• [WHAT IS REQUIRED]: Return all the entries word for word, minus the pictures.

Dataset entries
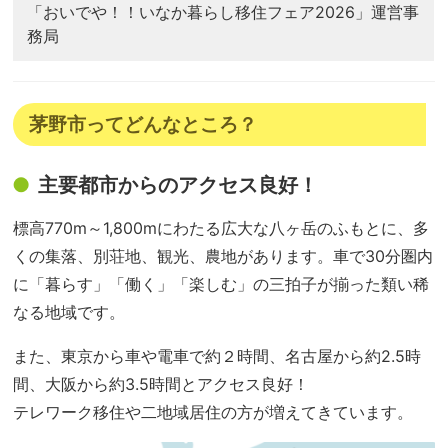
「おいでや！！いなか暮らし移住フェア2026」運営事
務局
茅野市ってどんなところ？
主要都市からのアクセス良好！
標高770m～1,800mにわたる広大な八ヶ岳のふもとに、多
くの集落、別荘地、観光、農地があります。車で30分圏内
に「暮らす」「働く」「楽しむ」の三拍子が揃った類い稀
なる地域です。
また、東京から車や電車で約２時間、名古屋から約2.5時
間、大阪から約3.5時間とアクセス良好！
テレワーク移住や二地域居住の方が増えてきています。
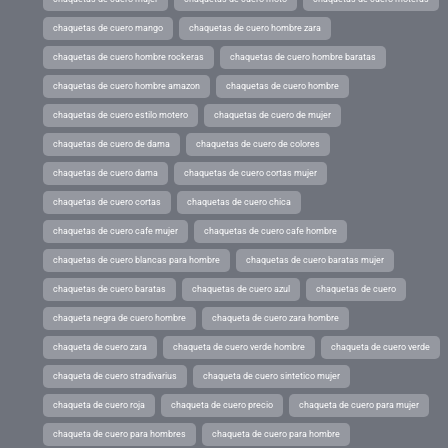
chaquetas de cuero mango
chaquetas de cuero hombre zara
chaquetas de cuero hombre rockeras
chaquetas de cuero hombre baratas
chaquetas de cuero hombre amazon
chaquetas de cuero hombre
chaquetas de cuero estilo motero
chaquetas de cuero de mujer
chaquetas de cuero de dama
chaquetas de cuero de colores
chaquetas de cuero dama
chaquetas de cuero cortas mujer
chaquetas de cuero cortas
chaquetas de cuero chica
chaquetas de cuero cafe mujer
chaquetas de cuero cafe hombre
chaquetas de cuero blancas para hombre
chaquetas de cuero baratas mujer
chaquetas de cuero baratas
chaquetas de cuero azul
chaquetas de cuero
chaqueta negra de cuero hombre
chaqueta de cuero zara hombre
chaqueta de cuero zara
chaqueta de cuero verde hombre
chaqueta de cuero verde
chaqueta de cuero stradivarius
chaqueta de cuero sintetico mujer
chaqueta de cuero roja
chaqueta de cuero precio
chaqueta de cuero para mujer
chaqueta de cuero para hombres
chaqueta de cuero para hombre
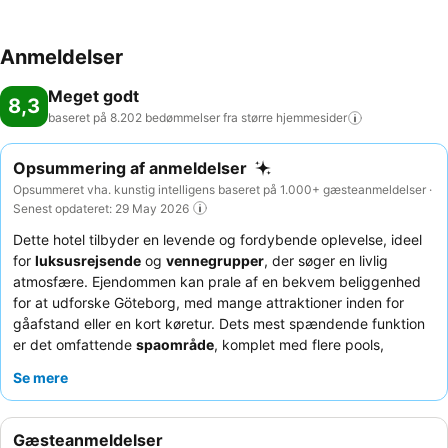
Anmeldelser
Meget godt
8,3
baseret på 8.202 bedømmelser fra større
hjemmesider
Opsummering af anmeldelser
Opsummeret vha. kunstig intelligens baseret på 1.000+ gæsteanmeldelser ·
Senest opdateret: 29 May 2026
Dette hotel tilbyder en levende og fordybende oplevelse, ideel
for
luksusrejsende
og
vennegrupper
, der søger en livlig
atmosfære. Ejendommen kan prale af en bekvem beliggenhed
for at udforske Göteborg, med mange attraktioner inden for
gåafstand eller en kort køretur. Dets mest spændende funktion
er det omfattende
spaområde
, komplet med flere pools,
saunaer og afslapningszoner. Gæsterne roser konsekvent den
Se mere
fremragende morgenmadsbuffet
og det opmærksomme,
professionelle personale. For et forbedret ophold kan du
overveje at booke et værelse med
panoramaudsigt
over byen.
Gæsteanmeldelser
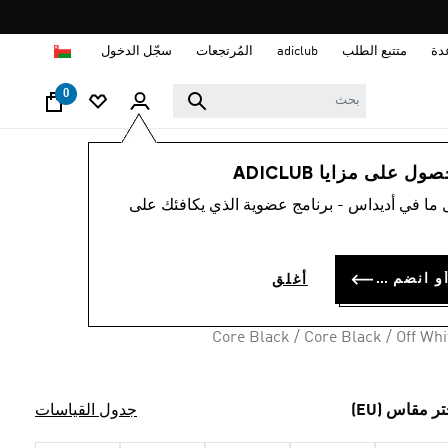
ا
دة
متتبع الطلب
adiclub
المُرتجعات
سجّل الدخول
0
رجال
أحذية
 على مزايا ADICLUB
 ما في أديداس - برنامج عضوية الذي يكافئك على
اء STREETTALK
OMR 34.
سجل الدخول أو انضم الآن
أغلق
Core Black / Core Black / Off Whi
تر مقاس (EU)
جدول القياسات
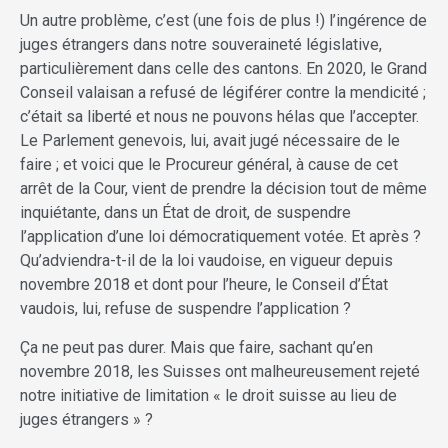
Un autre problème, c’est (une fois de plus !) l’ingérence de
juges étrangers dans notre souveraineté législative,
particulièrement dans celle des cantons. En 2020, le Grand
Conseil valaisan a refusé de légiférer contre la mendicité ;
c’était sa liberté et nous ne pouvons hélas que l’accepter.
Le Parlement genevois, lui, avait jugé nécessaire de le
faire ; et voici que le Procureur général, à cause de cet
arrêt de la Cour, vient de prendre la décision tout de même
inquiétante, dans un État de droit, de suspendre
l’application d’une loi démocratiquement votée. Et après ?
Qu’adviendra-t-il de la loi vaudoise, en vigueur depuis
novembre 2018 et dont pour l’heure, le Conseil d’État
vaudois, lui, refuse de suspendre l’application ?
Ça ne peut pas durer. Mais que faire, sachant qu’en
novembre 2018, les Suisses ont malheureusement rejeté
notre initiative de limitation « le droit suisse au lieu de
juges étrangers » ?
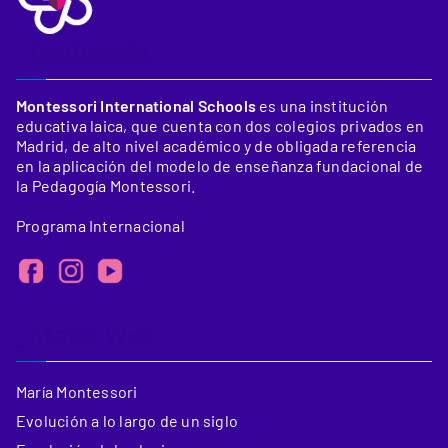
_Institución
Montessori International Schools
es una institución
educativa laica, que cuenta con dos colegios privados en
Madrid, de alto nivel académico y de obligada referencia
en la aplicación del modelo de enseñanza fundacional de
la Pedagogía Montessori.
Programa Internacional
_Mapa Web
María Montessori
Evolución a lo largo de un siglo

• [OUTPUT FOR THIS TASK]:
「おいでや！！いなか暮らし移住フェア2026」運営事
務局
茅野市ってどんなところ？
主要都市からのアクセス良好！
標高770m～1,800mにわたる広大な八ヶ岳のふもとに、多
くの集落、別荘地、観光、農地があります。車で30分圏内
に「暮らす」「働く」「楽しむ」の三拍子が揃った類い稀
なる地域です。
また、東京から車や電車で約２時間、名古屋から約2.5時
間、大阪から約3.5時間とアクセス良好！
テレワーク移住や二地域居住の方が増えてきています。
chaquetas de cuero mango
chaquetas de cuero hombre zara
chaquetas de cuero hombre rockeras
chaquetas de cuero hombre baratas
chaquetas de cuero hombre amazon
chaquetas de cuero hombre
chaquetas de cuero estilo motero
chaquetas de cuero de mujer
chaquetas de cuero de dama
chaquetas de cuero de colores
chaquetas de cuero dama
chaquetas de cuero cortas mujer
chaquetas de cuero cortas
chaquetas de cuero chica
chaquetas de cuero cafe mujer
chaquetas de cuero cafe hombre
chaquetas de cuero blancas para hombre
chaquetas de cuero baratas mujer
chaquetas de cuero baratas
chaquetas de cuero azul
chaquetas de cuero
chaqueta negra de cuero hombre
chaqueta de cuero zara hombre
chaqueta de cuero zara
chaqueta de cuero verde hombre
chaqueta de cuero verde
chaqueta de cuero stradivarius
chaqueta de cuero sintetico mujer
chaqueta de cuero roja
chaqueta de cuero precio
chaqueta de cuero para mujer
chaqueta de cuero para hombres
chaqueta de cuero para hombre
Anmeldelser
Meget godt
8,3
baseret på 8.202 bedømmelser fra større
hjemmesider
Opsummering af anmeldelser
Opsummeret vha. kunstig intelligens baseret på 1.000+ gæsteanmeldelser ·
Senest opdateret: 29 May 2026
Dette hotel tilbyder en levende og fordybende oplevelse, ideel
for
luksusrejsende
og
vennegrupper
, der søger en livlig
atmosfære. Ejendommen kan prale af en bekvem beliggenhed
for at udforske Göteborg, med mange attraktioner inden for
gåafstand eller en kort køretur. Dets mest spændende funktion
er det omfattende
spaområde
, komplet med flere pools,
saunaer og afslapningszoner. Gæsterne roser konsekvent den
Se mere
fremragende morgenmadsbuffet
og det opmærksomme,
professionelle personale. For et forbedret ophold kan du
overveje at booke et værelse med
panoramaudsigt
over byen.
Gæsteanmeldelser
ا
دة
متتبع الطلب
adiclub
المُرتجعات
سجّل الدخول
0
رجال
أحذية
 على مزايا ADICLUB
 ما في أديداس - برنامج عضوية الذي يكافئك على
اء STREETTALK
OMR 34.
سجل الدخول أو انضم الآن
أغلق
Core Black / Core Black / Off Whi
تر مقاس (EU)
جدول القياسات
Un autre problème, c’est (une fois de plus !) l’ingérence de
juges étrangers dans notre souveraineté législative,
particulièrement dans celle des cantons. En 2020, le Grand
Conseil valaisan a refusé de légiférer contre la mendicité ;
c’était sa liberté et nous ne pouvons hélas que l’accepter.
Le Parlement genevois, lui, avait jugé nécessaire de le
faire ; et voici que le Procureur général, à cause de cet
arrêt de la Cour, vient de prendre la décision tout de même
inquiétante, dans un État de droit, de suspendre
l’application d’une loi démocratiquement votée. Et après ?
Qu’adviendra-t-il de la loi vaudoise, en vigueur depuis
novembre 2018 et dont pour l’heure, le Conseil d’État
vaudois, lui, refuse de suspendre l’application ?
Ça ne peut pas durer. Mais que faire, sachant qu’en
novembre 2018, les Suisses ont malheureusement rejeté
notre initiative de limitation « le droit suisse au lieu de
juges étrangers » ?
_Institución
Montessori International Schools
es una institución
educativa laica, que cuenta con dos colegios privados en
Madrid, de alto nivel académico y de obligada referencia
en la aplicación del modelo de enseñanza fundacional de
la Pedagogía Montessori.
Programa Internacional
_Mapa Web
María Montessori
Evolución a lo largo de un siglo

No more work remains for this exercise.